Tuesday, 18 August 2009

A new piece

Onwards with the cinematic education : this week it's been 'Witches of Eastwick' (I always thought Cher looked better after the surgery? Anyone agree?) 'Taming of the Shrew' and 'We were soldiers'. The latter has inspired me to start a new short piece, a short story about a combat medic in world war two. I'm having trouble finding somewhere to write to so that I can get it published. Been looking for a sort of war focused magazine but no luck so far. Been doing a lot of research which is good, I'm getting into the habit of researching stuff. Been looking at Normandy and all the statistics of the different beaches, I'm looking in particular at Juno beach on D-Day.
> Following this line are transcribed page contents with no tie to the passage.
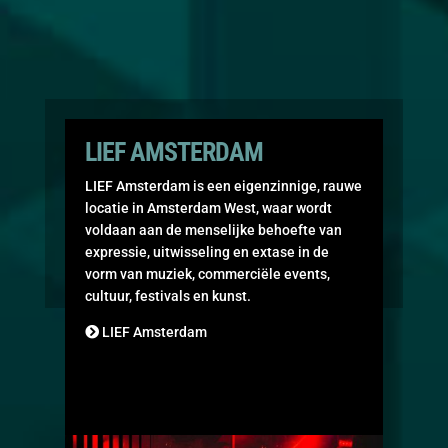
LIEF AMSTERDAM
LIEF Amsterdam is een eigenzinnige, rauwe
locatie in Amsterdam West, waar wordt
voldaan aan de menselijke behoefte van
expressie, uitwisseling en extase in de
vorm van muziek, commerciële events,
cultuur, festivals en kunst.
LIEF Amsterdam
I picked Juno beach because it had good stats I could work with for my story line, and also I adore the modern film 'Juno' so that's my little bit of a tribute there :)
I've written about 2/3 of it, maybe more, hopefully finish it off in the next few days and get it typed. Then back to the novels! Hooray!

Saturday, 15 August 2009

On a roll?

Today has been a writerly day! I typed up a chapter of my transplant novel, so making progress. I've also written about half of chapter eight, hoping to finish that today. For this one I've planned out what happens exactly in each chapter, and I'm only half done but all the stuff I planned has happened...so I'm going to have to draw it out a little to make it a reasonable length. In total the current word count for chapters 1-4 is about 15 pages, which isn't too bad, I'm planning to have a mass expanding once I've completed it so...fingers crossed!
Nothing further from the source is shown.